Hoffen auf das Veto des Finanzministers?

Stuttgart - 31.03.2022, 07:00 Uhr

Finanzminister Christian Lindner und Gesundheitsminister Karl Lauterbach bei einer Sitzung des Deutschen Bundestag im Dezember in Berlin. (s / Foto: Jens Krick / picture alliance / Flashpic)

Finanzminister Christian Lindner und Gesundheitsminister Karl Lauterbach bei einer Sitzung des Deutschen Bundestag im Dezember in Berlin. (s / Foto: Jens Krick / picture alliance / Flashpic)


Kraftstoffe und weitere Energieträger verteuern sich, Personalkosten steigen. Hinzu kommt die finanzpolitische Aufarbeitung der Pandemie, die vor allem in Form von GKV-Spargesetzen spürbar sein wird. Frank Diener, Generalbevollmächtigter der Treuhand Hannover, erklärt im DAZ-Interview, wie er die Lage der Apotheken beurteilt und weshalb er hofft, dass Bundesfinanzminister Lindner die „Apothekenbestrafung“ von Gesundheitsminister Lauterbach doch noch kassiert.

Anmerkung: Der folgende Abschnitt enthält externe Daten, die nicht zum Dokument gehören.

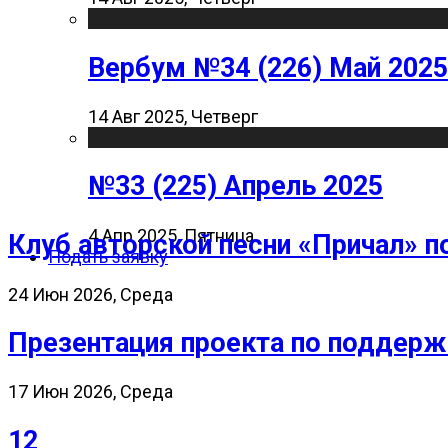
Вербум №34 (226) Май 2025
14 Авг 2025, Четверг
№33 (225) Апрель 2025
4 Апр 2025, Пятница
Клуб авторской песни «Причал» п
Подать заявку
24 Июн 2026, Среда
Презентация проекта по поддерж
17 Июн 2026, Среда
12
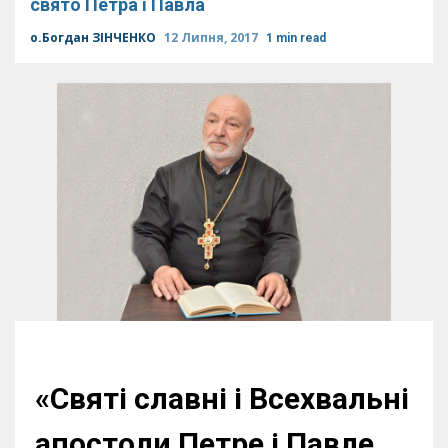
свято Петра і Павла
о.Богдан ЗІНЧЕНКО
12 Липня, 2017
1 min read
«Святі славні і Всехвальні
апостоли Петре і Павле,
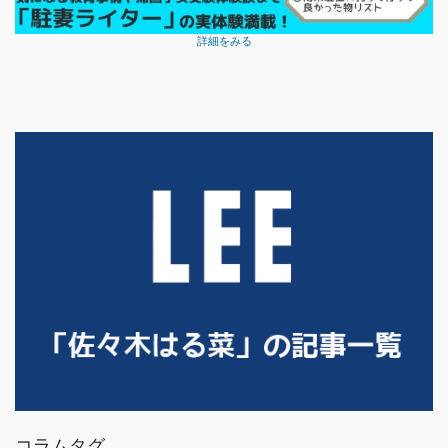
詳細をみる
コラムタグ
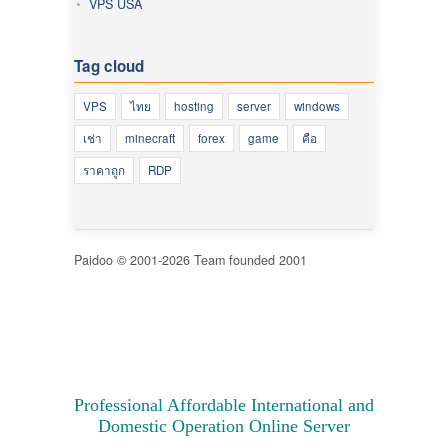
VPS USA
Tag cloud
VPS
ไทย
hosting
server
windows
เช่า
minecraft
forex
game
คือ
ราคาถูก
RDP
Paidoo © 2001-2026 Team founded 2001
VPS คือ
vps forex
VPS เจ้าไหนดี
VPS server
vps
ของ exness
vps คุณภาพ
vps ซื้อ
ซื้อ vps ราคาถูก
vps
forex vps
vps ราคาถูก
vps forex ต่างประเทศ
vps windows 10
vps windows
vps เช่า
vps ไทย
Professional Affordable International and
Domestic Operation Online Server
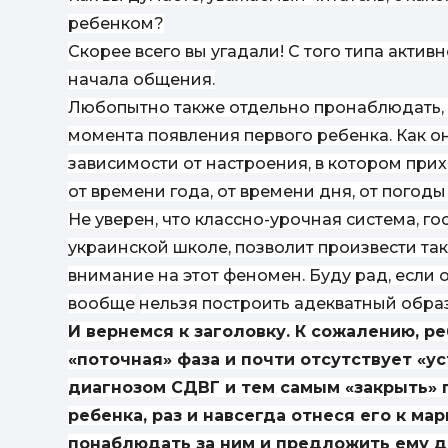
ребенком?
Скорее всего вы угадали! С того типа актив
начала общения.
Любопытно также отдельно пронаблюдать, к
момента появления первого ребенка. Как о
зависимости от настроения, в котором при
от времени года, от времени дня, от погоды и
Не уверен, что классно-урочная система, 
украинской школе, позволит произвести та
внимание на этот феномен. Буду рад, если 
вообще
нельзя построить адекватный обра
И вернемся к заголовку.
К сожалению, ре
«поточная» фаза и почти отсутствует «у
диагнозом СДВГ и тем самым «закрыть» 
ребенка, раз и навсегда отнеся его к ма
понаблюдать за ним и предложить ему д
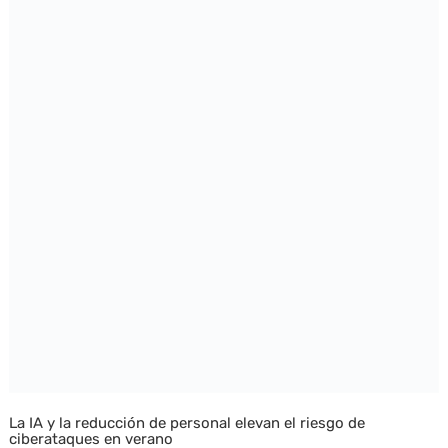
La IA y la reducción de personal elevan el riesgo de
ciberataques en verano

Frank Diener, Generalbevollmächtigter der Treuhand Hannover (Foto: privat)

DAZ: Herr Diener, hohe Energiepreise, steigende Personalkosten und dann steht da plötzlich noch der Entwurf eines drastischen Spargesetzes aus dem Bundesgesundheitsministerium im Raum. Wie stark, glauben Sie, werden die Apotheken dies alles zu spüren bekommen?

Diener: Sie sprechen damit zwei unterschiedliche Flanken an: Die Inflation trifft die Apotheken auf der Kostenseite, der Spargesetzentwurf von Minister Karl Lauterbach würde sie auf der Umsatzseite treffen. Man sollte darauf getrennte Blicke werfen.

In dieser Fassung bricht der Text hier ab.